It’s been a while since my last post…but fear not, the blog and the ultimate goal, has not been abandoned! 🙂
I’ve had a busy summer in my personal life and as a result I haven’t spent as much time sailing and working on the boat as I used to. I have been working on a couple projects, though. One of those projects was installing the roller furling jib.
This furling jib was in a storage locker under the starboard berth and remained there until recently. The prior owner told me about it when I purchased the boat and said it had never been installed, so he didn’t know the condition.
With the help of a fellow Hunter 25 friend who occupies the slip next to me, I decided to install the furling jib. The jib was fairly easy to install. It’s the style that uses the forestay as a guide and the jib halyard to haul it. Total installation time was less than 30 minutes! I ran the furling line along the starboard side to a cam-cleat that was already installed.
After unfurling the jib for the first time, I discovered the sail is in very good condition, with only a few very minor pinholes.
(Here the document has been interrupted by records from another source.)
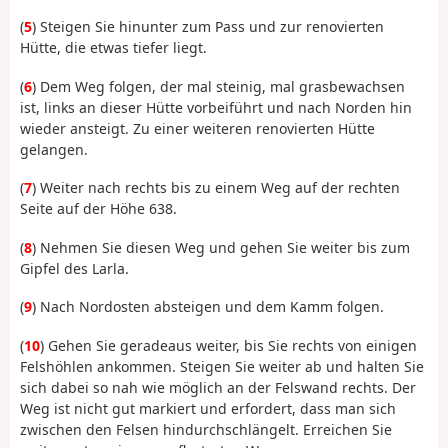
(
5
) Steigen Sie hinunter zum Pass und zur renovierten
Hütte, die etwas tiefer liegt.
(
6
) Dem Weg folgen, der mal steinig, mal grasbewachsen
ist, links an dieser Hütte vorbeiführt und nach Norden hin
wieder ansteigt. Zu einer weiteren renovierten Hütte
gelangen.
(
7
) Weiter nach rechts bis zu einem Weg auf der rechten
Seite auf der Höhe 638.
(
8
) Nehmen Sie diesen Weg und gehen Sie weiter bis zum
Gipfel des Larla.
(
9
) Nach Nordosten absteigen und dem Kamm folgen.
(
10
) Gehen Sie geradeaus weiter, bis Sie rechts von einigen
Felshöhlen ankommen. Steigen Sie weiter ab und halten Sie
sich dabei so nah wie möglich an der Felswand rechts. Der
Weg ist nicht gut markiert und erfordert, dass man sich
zwischen den Felsen hindurchschlängelt. Erreichen Sie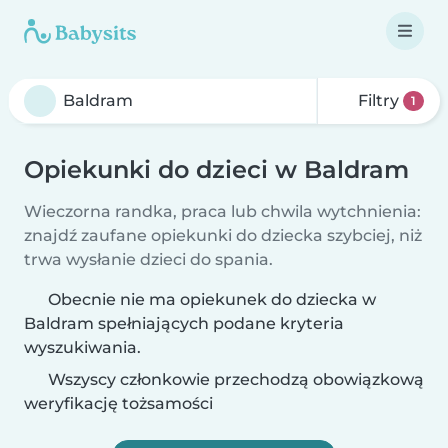
Filtry
1
Opiekunki do dzieci w Baldram
Wieczorna randka, praca lub chwila wytchnienia:
znajdź zaufane opiekunki do dziecka szybciej, niż
trwa wysłanie dzieci do spania.
Obecnie nie ma opiekunek do dziecka w
Baldram spełniających podane kryteria
wyszukiwania.
Wszyscy członkowie przechodzą obowiązkową
weryfikację tożsamości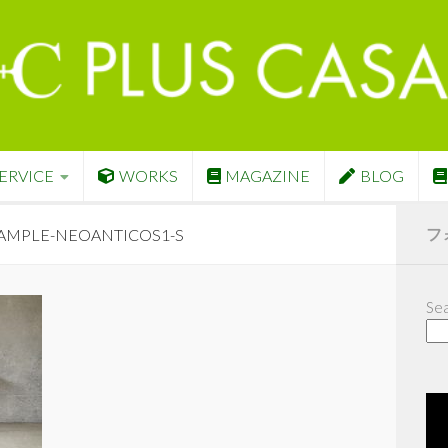
ERVICE
WORKS
MAGAZINE
BLOG
フ
SAMPLE-NEOANTICOS1-S
Sea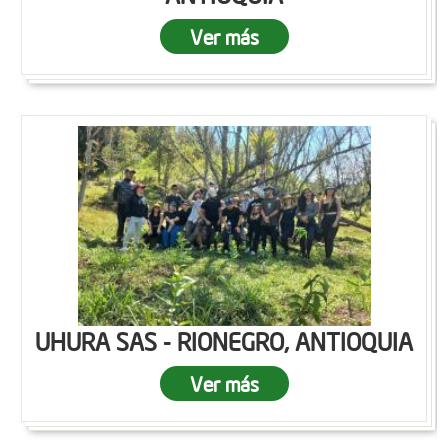
Ver más
UHURA SAS - RIONEGRO, ANTIOQUIA
Ver más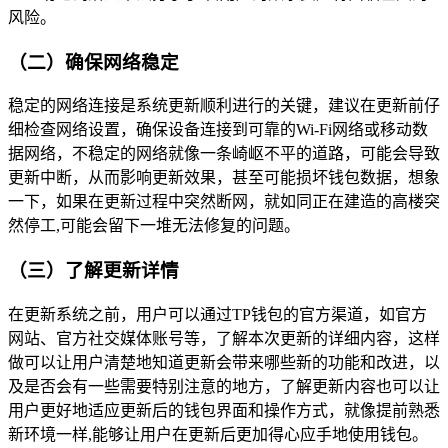
风险。
（二）确保网络稳定
稳定的网络连接是系统更新顺利进行的关键，建议在更新前仔
细检查网络设置，确保设备连接到可靠的Wi-Fi网络或移动数
据网络，不稳定的网络就像一条崎岖不平的道路，可能会导致
更新中断，从而影响更新效果，甚至可能损坏钱包数据，想象
一下，如果在更新过程中突然断网，就如同正在建造的高楼突
然停工,可能会留下一堆无法修复的问题。
（三）了解更新详情
在更新系统之前，用户可以通过TP钱包的官方渠道，如官方
网站、官方社交媒体账号等，了解本次更新的详细内容，这样
做可以让用户清楚地知道更新会带来哪些新的功能和改进，以
及是否会有一些需要特别注意的地方，了解更新内容也可以让
用户更好地适应更新后的钱包界面和操作方式，就像提前熟悉
新环境一样,能够让用户在更新后更加得心应手地使用钱包。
As expected, there was some rust staining on the sail, but other than that the sail and the furling equipment is in great condition.
The only issue I have right now is that the jib sheets are of a larger diameter than I need or want, so I’ll be changing those out in time.
Obviously, this setup will help greatly with single-handed sailing, so I’m looking forward to getting out soon and getting some wind in the new [to me] furling jib.